IPCC Hurricane Conclusions Called Into Question
And the hits keep on coming. Now it is hurricane data being called into question:
More trouble looms for the IPCC. The body may need to revise statements made in its Fourth Assessment Report on hurricanes and global warming. A statistical analysis of the raw data shows that the claims that global hurricane activity has increased cannot be supported.
Dr. Les Hatton says he is neither “a warmist nor a denialist”, but a scientist. And as a scientist he took a look at the IPCC’s claims about hurricanes and found them wanting:
Hatton performed a z-test statistical analysis of the period 1999-2009 against 1946-2009 to test the six conclusions.
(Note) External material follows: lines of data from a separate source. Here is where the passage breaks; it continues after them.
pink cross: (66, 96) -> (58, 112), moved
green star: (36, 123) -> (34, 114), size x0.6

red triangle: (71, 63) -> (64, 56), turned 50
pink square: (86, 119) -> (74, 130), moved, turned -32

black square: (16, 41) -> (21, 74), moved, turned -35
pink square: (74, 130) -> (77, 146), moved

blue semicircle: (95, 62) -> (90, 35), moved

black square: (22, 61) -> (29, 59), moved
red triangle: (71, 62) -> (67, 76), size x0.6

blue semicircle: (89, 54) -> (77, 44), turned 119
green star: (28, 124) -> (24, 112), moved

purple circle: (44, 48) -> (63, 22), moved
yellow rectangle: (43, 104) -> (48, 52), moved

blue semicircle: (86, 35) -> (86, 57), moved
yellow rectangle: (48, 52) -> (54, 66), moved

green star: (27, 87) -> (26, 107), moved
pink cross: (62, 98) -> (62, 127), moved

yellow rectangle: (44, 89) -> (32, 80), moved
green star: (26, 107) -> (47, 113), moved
He also ran the data ending with what the IPCC had available in 2007. He found that North Atlantic hurricane activity increased significantly, but the increase was counterbalanced by diminished activity in the East Pacific, where hurricane-strength storms are 50 per cent more prevalent. The West Pacific showed no significant change. Overall, the declines balance the increases.
“When you average the number of storms and their strength, it almost exactly balances.” This isn’t indicative of an increase in atmospheric energy manifesting itself in storms.
Says Hatton, after running his statitistical analysis and reading the IPCC report, he found it’s conclusions could not be supported by the data:
The IPCC continues: “It is more likely than not (> 50%) that there has been some human contribution to the increases in hurricane intensity.” But, as Hatton points out, that conclusion comes from computer climate models, not from the observational data, which show no increase.
“The IPCC goes on to make statements that would never pass peer review,” Hatton told us. A more scientifically useful conclusion would have been to ask why there was a disparity. “This differential behaviour to me is very interesting. If it’s due to increased warming in one place, and decreased warming in the other – then that’s interesting to me.”
It would be interesting to others as well since it might indicate the observed warming was a result of regional weather, not global warming. Hatton has put his work on his personal web site (you can see it here) and issued an open invitation to prove his analysis wrong. Al Gore has said he’ll get right on it.